Le contrat de location est spécifique.
Le bail est fait par écrit en autant d'exemplaires qu'il y a de parties (propriétaire, locataire, caution).
Il est acté soit sous la forme d'un acte sous seing privé ou d’un acte authentique.
Il doit être conforme au modèle réglementaire
Un contrat écrit est indispensable :
Le bail peut être établi :
- "Sous seing privé" entre le propriétaire et le locataire, ou avec l'aide d'un professionnel (agent immobilier). Il doit être rédigé en deux originaux, dont un exemplaire est remis à chaque partie
- Par acte « authentique » par un notaire.
Quel contrat ?
Depuis le 1er août 2015, il faut utiliser un contrat, conforme à la loi Alur.
Le bail type contient les clauses essentielles et obligatoires, insérées dans le contrat de location.
Loi n° 89-462 du 6 juillet 1989 tendant à améliorer les rapports locatifs et portant modification de la loi n° 86-1290 du 23 décembre 1986
Article 3
« Le contrat de location est établi par écrit et respecte un contrat type défini par décret en Conseil d'Etat, pris après avis de la Commission nationale de concertation (…) »
Les éléments du contrat de location
Il doit obligatoirement contenir un certain nombre d’information qui concernent à la fois, les parties en présence, le logement en lui-même, et le loyer.
Les parties peuvent inclure des clauses supplémentaires, sous réserve qu'elles ne figurent pas parmi les clauses abusives.

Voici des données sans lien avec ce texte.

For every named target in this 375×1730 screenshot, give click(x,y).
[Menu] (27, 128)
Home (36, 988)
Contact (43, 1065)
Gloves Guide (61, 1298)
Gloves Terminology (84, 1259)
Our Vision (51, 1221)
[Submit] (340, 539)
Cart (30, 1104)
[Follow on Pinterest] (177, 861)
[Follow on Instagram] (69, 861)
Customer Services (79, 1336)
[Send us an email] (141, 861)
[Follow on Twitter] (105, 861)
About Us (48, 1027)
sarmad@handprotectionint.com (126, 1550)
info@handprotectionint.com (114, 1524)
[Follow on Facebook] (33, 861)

Le contrat de bail précise :
Concernant les parties
- Nom et adresse du propriétaire, et le cas échéant, celui du gestionnaire et son siège social
- Noms du ou des locataires
- Date de prise d'effet du bail et sa durée.
Concernant le logement
- Consistance du logement et sa destination : localisation du logement, type d'habitat (immeuble collectif ou individuel), régime juridique de l'immeuble (copropriété), période de construction, surface habitable, nombre de pièces principales ; Le cas échéant, autres parties du logement, les éléments d'équipements du logement (cuisine équipée), modalité de production du chauffage, production d'eau chaude sanitaire
- Description du logement (maison, appartement, nombre de pièces)

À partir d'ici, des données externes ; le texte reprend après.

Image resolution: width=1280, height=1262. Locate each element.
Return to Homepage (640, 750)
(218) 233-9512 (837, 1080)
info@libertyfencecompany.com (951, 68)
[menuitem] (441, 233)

- Destination des locaux (usage d'habitation) et équipements accessoires de l'immeuble à usage privatif (cave, parking, garage) et communs (ascenseur)
- Les équipements d'accès aux technologies de l'information et de la communication (modalités de réception de la télévision dans l'immeuble, modalités de raccordement internet)

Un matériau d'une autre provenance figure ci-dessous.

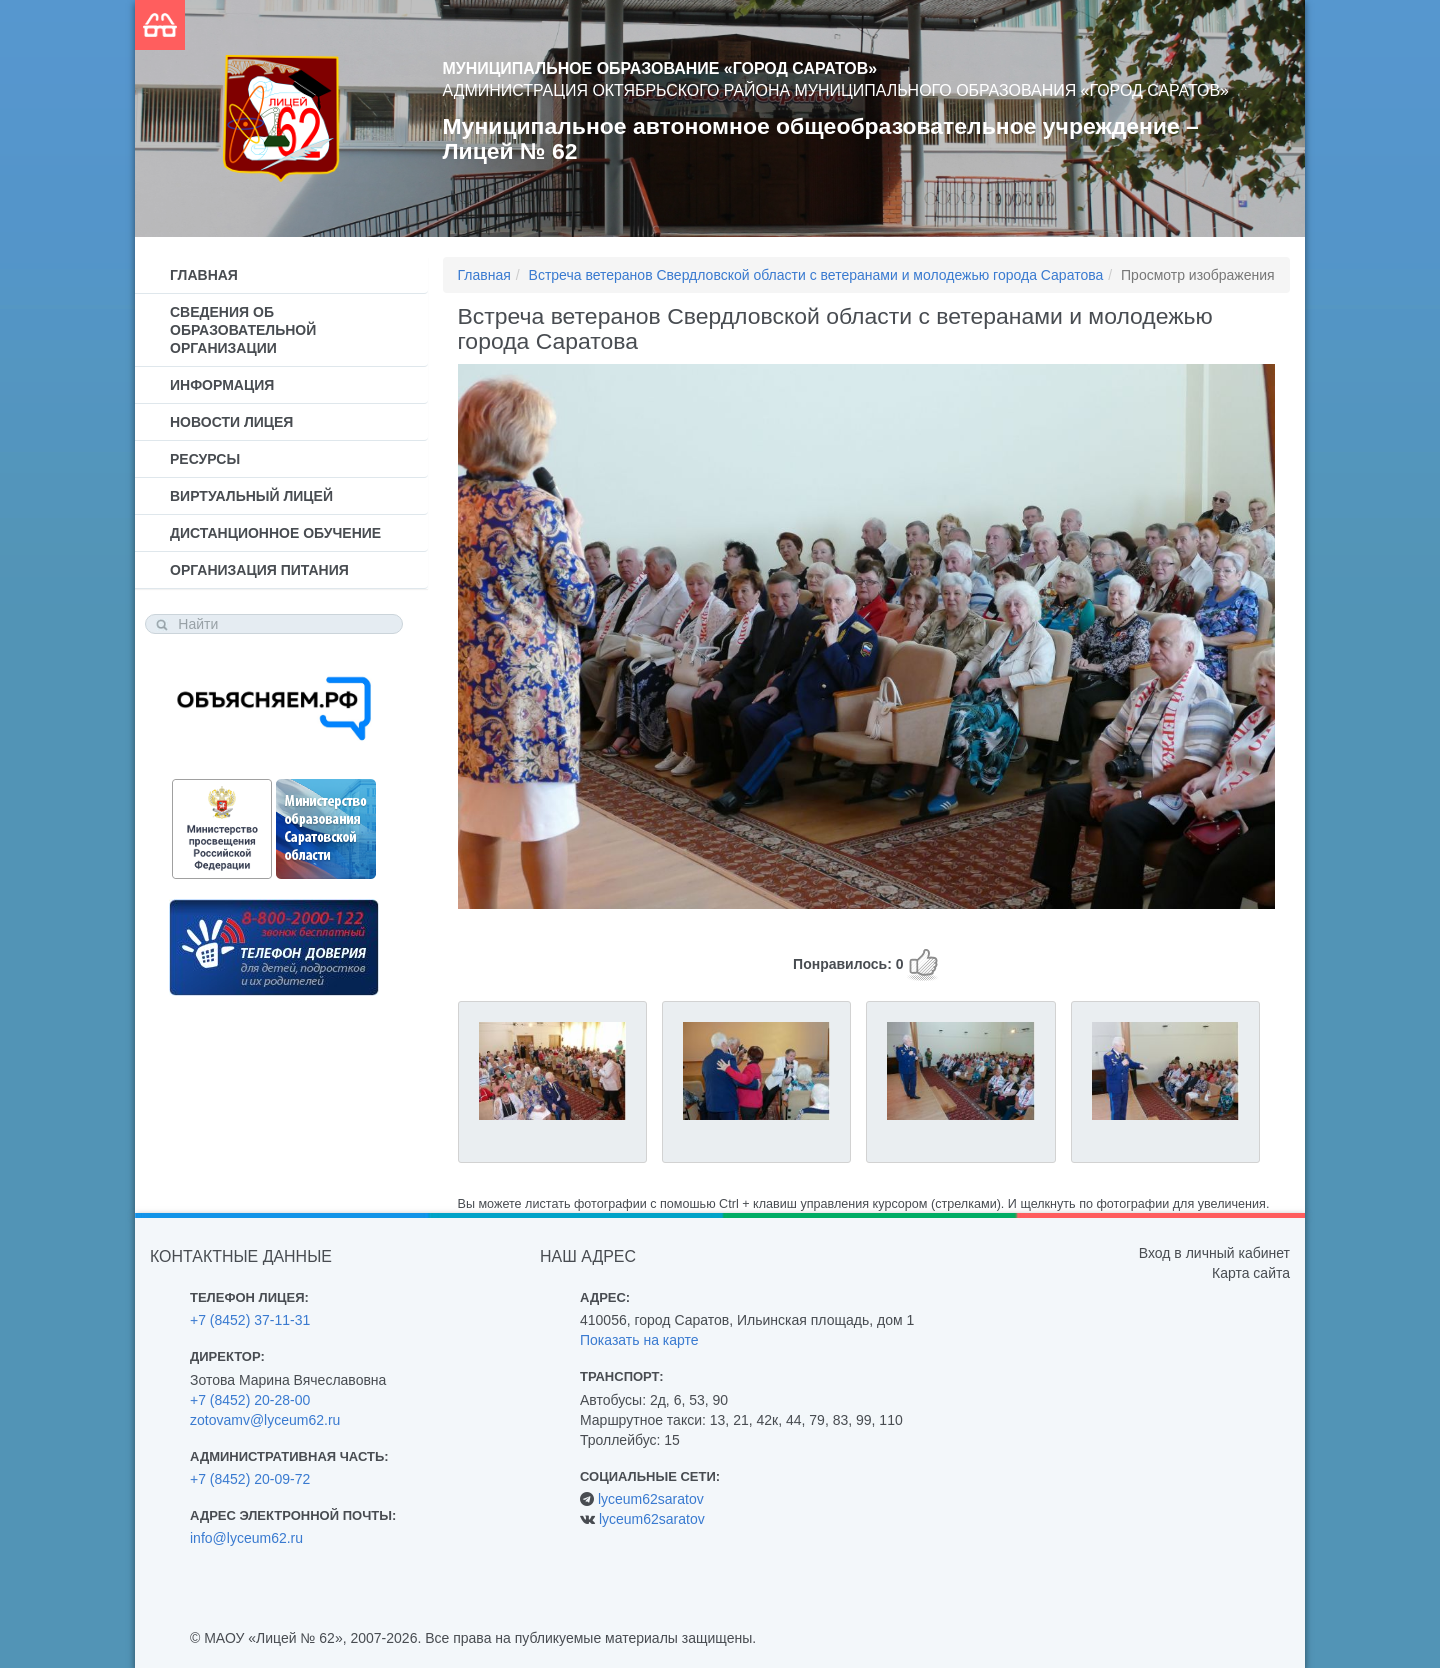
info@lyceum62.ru (246, 1538)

De même sont mentionnés les travaux (nature et montant) effectués dans le logement depuis le dernier contrat de location (ou le dernier renouvellement).
Sur le plan financier
- Le montant du loyer, les modalités de paiement, les règles de révision éventuelle ;
- Le montant et la date de versement du dernier loyer appliqué au précédent locataire, quand ce dernier a quitté le logement moins de 18 mois avant la signature du bail.
- Le montant du dépôt de garantie (si prévu).
- Modalités de paiement des charges. Charges récupérables, et modalité de paiement des charges récupérables.
- Le cas échéant, montant des provisions sur charges ou du forfait de charges et éventuelles modalités de révision de ce forfait
- Travaux effectués dans le logement depuis la fin de la dernière location.
A noter
Le propriétaire fait appel à un professionnel pour la mise en location du logement. Dans ce cas le bail doit mentionner comment se prévoit le partage des frais (reproduction de l’article 5-1 de la loi de 1989), et la facturation incombant au locataire.
Aide d’une personne mandatée et rémunérée
Si la signature du bail est réalisée avec l’aide d’une personne mandatée. Le bail doit mentionner, à peine de nullité :
- Les trois premiers alinéas du paragraphe I de l’article 5 de la loi du 6 juillet 1989 (ci-dessous)
- La partie maximum de la rémunération du professionnel qui peut être à la charge du locataire.
Article 5
« I. ― La rémunération des personnes mandatées pour se livrer ou prêter leur concours à l'entremise ou à la négociation d'une mise en location d'un logement, tel que défini aux articles 2 et 25-3, est à la charge exclusive du bailleur, à l'exception des honoraires liés aux prestations mentionnées aux deuxième et troisième alinéas du présent I.
Les honoraires des personnes mandatées pour effectuer la visite du preneur, constituer son dossier et rédiger un bail sont partagés entre le bailleur et le preneur. Le montant toutes taxes comprises imputé au preneur pour ces prestations ne peut excéder celui imputé au bailleur et demeure inférieur ou égal à un plafond par mètre carré de surface habitable de la chose louée fixé par voie réglementaire et révisable chaque année, dans des conditions définies par décret. Ces honoraires sont dus à la signature du bail.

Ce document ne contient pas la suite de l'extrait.